Insbesondere S 04-Vorstand Alexander Jobst, der in den vergangenen Jahren bereits zweimal in Metelen zu Gast war, steht dabei im Mittelpunkt der Kritik, der sich Schaper in dieser Form aber nicht anschließen möchte: „Ich bin jetzt nicht derjenige, der sagt: Der ganze Vorstand macht nur noch Mist.“ Aus seiner Sicht seien vor allem die Spieler selbst für die sportliche Talfahrt verantwortlich.

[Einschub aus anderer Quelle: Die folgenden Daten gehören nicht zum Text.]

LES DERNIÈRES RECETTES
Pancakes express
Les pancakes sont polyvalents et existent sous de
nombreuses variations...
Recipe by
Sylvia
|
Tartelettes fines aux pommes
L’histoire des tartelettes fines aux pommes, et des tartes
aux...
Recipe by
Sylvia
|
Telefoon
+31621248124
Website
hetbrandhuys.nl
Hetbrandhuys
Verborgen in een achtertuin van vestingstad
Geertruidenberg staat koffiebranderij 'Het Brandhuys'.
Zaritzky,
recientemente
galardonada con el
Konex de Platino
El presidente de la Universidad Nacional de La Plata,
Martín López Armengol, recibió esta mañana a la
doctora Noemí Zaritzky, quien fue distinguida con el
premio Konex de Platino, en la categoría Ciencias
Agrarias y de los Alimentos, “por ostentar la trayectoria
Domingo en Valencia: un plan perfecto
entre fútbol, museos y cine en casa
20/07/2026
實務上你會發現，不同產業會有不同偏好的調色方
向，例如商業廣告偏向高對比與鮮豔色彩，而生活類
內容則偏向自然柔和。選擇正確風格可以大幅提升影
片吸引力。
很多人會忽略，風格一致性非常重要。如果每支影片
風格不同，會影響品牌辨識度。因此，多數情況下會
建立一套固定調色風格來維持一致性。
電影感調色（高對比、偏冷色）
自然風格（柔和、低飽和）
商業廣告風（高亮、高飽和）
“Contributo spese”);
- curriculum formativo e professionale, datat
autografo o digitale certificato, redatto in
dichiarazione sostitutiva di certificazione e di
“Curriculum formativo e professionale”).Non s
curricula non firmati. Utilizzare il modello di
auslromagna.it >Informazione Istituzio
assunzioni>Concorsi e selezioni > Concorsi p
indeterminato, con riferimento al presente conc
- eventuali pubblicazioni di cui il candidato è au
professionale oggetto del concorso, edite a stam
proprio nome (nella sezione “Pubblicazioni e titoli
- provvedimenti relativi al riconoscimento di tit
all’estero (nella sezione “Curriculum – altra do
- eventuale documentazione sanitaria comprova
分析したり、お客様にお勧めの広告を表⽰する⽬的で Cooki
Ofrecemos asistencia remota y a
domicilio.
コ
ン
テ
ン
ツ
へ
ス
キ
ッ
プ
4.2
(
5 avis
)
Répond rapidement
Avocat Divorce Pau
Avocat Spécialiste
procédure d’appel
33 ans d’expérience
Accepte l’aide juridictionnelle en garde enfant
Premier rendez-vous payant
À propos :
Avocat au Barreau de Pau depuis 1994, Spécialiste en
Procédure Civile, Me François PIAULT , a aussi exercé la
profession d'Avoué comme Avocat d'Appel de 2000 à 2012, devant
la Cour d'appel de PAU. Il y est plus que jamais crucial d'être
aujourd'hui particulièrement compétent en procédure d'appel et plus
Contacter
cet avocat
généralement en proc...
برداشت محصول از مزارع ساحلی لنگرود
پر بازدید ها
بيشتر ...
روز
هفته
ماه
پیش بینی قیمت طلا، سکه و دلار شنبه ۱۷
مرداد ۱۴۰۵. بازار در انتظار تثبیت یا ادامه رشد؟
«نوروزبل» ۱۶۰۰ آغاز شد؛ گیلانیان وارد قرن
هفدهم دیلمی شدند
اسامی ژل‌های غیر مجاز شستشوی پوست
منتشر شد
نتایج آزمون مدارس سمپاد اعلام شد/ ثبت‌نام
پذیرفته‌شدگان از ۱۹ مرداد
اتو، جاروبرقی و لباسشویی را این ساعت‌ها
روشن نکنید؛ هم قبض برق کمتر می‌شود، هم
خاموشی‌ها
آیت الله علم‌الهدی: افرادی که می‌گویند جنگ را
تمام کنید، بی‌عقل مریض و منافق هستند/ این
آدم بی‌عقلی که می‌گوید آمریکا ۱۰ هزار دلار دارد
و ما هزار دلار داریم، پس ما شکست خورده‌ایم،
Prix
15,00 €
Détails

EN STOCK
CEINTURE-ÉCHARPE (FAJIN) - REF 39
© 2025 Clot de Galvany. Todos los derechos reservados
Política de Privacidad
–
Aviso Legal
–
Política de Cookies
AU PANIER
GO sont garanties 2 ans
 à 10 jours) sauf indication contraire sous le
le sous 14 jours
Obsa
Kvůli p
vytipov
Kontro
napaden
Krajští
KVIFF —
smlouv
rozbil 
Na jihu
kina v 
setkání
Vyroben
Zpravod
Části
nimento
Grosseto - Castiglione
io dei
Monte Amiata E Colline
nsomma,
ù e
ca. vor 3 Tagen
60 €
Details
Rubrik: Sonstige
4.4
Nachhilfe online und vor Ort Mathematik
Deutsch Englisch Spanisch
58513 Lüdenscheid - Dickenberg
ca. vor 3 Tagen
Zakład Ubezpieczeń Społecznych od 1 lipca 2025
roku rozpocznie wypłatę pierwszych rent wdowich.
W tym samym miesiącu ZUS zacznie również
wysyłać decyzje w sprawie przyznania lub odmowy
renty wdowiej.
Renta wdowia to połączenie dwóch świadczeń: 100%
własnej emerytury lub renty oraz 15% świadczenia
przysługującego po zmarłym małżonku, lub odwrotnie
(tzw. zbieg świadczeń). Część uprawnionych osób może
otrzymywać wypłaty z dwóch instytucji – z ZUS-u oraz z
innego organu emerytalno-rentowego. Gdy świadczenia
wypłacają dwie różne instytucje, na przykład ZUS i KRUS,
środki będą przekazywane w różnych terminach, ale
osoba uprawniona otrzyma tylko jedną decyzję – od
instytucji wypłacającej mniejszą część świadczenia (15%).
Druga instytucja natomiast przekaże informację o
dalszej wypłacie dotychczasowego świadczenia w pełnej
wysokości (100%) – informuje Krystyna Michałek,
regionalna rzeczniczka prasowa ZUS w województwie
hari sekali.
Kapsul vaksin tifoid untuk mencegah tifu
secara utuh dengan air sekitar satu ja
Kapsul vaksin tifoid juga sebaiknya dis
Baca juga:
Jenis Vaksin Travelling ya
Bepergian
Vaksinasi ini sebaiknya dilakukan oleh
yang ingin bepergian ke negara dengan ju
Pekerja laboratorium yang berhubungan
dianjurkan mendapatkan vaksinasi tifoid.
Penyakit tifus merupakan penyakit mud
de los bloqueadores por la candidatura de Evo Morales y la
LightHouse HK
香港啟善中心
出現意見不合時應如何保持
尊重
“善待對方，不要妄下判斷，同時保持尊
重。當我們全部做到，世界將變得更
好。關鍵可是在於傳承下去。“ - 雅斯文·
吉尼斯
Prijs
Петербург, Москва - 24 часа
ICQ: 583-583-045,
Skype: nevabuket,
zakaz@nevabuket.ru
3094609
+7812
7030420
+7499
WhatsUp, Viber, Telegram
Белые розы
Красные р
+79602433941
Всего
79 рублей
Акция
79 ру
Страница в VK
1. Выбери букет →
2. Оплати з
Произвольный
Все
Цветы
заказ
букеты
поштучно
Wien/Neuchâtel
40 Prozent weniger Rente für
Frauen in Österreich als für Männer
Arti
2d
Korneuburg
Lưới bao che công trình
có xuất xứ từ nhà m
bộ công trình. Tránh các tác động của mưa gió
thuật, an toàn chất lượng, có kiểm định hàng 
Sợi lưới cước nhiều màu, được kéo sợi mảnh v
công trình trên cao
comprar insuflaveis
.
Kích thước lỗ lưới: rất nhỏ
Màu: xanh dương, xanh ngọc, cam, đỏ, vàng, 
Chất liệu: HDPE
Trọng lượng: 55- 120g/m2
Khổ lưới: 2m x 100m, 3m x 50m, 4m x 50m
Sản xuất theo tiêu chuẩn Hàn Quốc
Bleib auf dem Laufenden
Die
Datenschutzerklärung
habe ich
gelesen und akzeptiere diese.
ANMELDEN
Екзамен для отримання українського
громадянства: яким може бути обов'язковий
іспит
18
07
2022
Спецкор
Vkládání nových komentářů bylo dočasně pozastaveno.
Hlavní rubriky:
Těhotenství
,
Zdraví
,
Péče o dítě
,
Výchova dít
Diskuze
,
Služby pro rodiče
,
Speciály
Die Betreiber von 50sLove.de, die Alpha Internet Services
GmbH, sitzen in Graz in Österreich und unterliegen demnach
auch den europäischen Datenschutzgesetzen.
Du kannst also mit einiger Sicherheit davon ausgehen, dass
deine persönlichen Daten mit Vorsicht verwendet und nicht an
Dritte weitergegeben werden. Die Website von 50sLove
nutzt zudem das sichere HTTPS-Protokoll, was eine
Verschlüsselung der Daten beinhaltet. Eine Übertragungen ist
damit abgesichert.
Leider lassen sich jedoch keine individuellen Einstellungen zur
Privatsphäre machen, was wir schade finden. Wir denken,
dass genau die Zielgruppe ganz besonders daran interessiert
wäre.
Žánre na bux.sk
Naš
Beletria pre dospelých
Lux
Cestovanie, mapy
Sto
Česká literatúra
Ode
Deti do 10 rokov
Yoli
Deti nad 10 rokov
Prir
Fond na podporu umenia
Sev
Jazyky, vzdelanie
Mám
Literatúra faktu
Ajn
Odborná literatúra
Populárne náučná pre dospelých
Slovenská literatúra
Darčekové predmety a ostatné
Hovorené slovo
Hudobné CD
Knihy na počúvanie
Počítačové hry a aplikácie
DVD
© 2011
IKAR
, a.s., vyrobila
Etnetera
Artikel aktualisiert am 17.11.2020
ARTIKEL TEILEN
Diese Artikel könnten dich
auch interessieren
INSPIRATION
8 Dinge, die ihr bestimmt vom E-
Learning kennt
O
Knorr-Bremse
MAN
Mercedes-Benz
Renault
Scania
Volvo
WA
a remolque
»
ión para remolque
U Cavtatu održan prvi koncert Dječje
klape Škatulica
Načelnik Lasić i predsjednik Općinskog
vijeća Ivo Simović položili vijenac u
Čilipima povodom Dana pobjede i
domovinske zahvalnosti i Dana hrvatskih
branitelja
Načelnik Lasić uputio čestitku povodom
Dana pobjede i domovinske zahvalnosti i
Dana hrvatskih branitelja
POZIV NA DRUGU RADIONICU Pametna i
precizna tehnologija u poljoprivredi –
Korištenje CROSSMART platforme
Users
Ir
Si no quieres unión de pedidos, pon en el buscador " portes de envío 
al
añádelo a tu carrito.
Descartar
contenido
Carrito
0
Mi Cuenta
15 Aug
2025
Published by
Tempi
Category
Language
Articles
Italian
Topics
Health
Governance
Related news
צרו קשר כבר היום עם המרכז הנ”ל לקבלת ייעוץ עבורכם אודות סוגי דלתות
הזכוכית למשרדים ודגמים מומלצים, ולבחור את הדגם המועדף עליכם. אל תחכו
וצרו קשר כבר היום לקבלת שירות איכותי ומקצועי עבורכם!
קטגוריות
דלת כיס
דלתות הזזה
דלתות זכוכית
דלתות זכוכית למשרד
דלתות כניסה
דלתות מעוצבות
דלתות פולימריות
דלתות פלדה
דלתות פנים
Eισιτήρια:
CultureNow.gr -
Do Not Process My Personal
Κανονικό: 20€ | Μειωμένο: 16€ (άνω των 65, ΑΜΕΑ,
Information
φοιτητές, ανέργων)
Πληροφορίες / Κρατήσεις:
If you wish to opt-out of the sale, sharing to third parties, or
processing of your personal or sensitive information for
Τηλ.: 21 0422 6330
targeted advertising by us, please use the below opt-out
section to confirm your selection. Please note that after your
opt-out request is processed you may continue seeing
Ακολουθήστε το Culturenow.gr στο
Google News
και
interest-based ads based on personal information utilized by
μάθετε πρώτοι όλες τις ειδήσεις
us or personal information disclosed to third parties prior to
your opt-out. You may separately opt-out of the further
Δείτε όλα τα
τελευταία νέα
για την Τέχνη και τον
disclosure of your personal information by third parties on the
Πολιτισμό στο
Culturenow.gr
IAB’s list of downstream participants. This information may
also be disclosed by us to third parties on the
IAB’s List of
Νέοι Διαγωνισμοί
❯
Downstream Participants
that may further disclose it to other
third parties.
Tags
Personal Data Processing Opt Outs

Auch einer möglichen Ausgliederung der Profiabteilung aus dem gemeinnützigen Verein stehen die Metelener im Gegensatz zu anderen Teilen der Fanszene offen gegenüber: „Auf Dauer wird man da nicht drum herumkommen“, meint Bernhard Schaper. Und auch Michael Kottig glaubt, dass sich für eine solche Initiative in der Mitgliederversammlung mittlerweile eine Mehrheit finden würde: „Da kommt es dann auf die Form an. Eine Genossenschaft würde meiner Meinung nach besser zu Schalke passen als eine Aktiengesellschaft.“

In den nächsten Wochen geht es für die Fans aber zunächst darum, die Daumen zu drücken dafür, dass mit dem Sieg vom Wochenende tatsächlich der Startpunkt für eine Trendwende gesetzt wurde. „Gegen Frankfurt kann man eigentlich schon froh sein, wenn wir einen Punkt holen. Aber danach gegen Köln muss unbedingt wieder ein Sieg her“, so Schaper. Noch hat er Hoffnung, dass es am Ende klappt mit dem Klassenerhalt – und die Flut der hämischen Whats­App-Nachrichten bald ein Ende nimmt.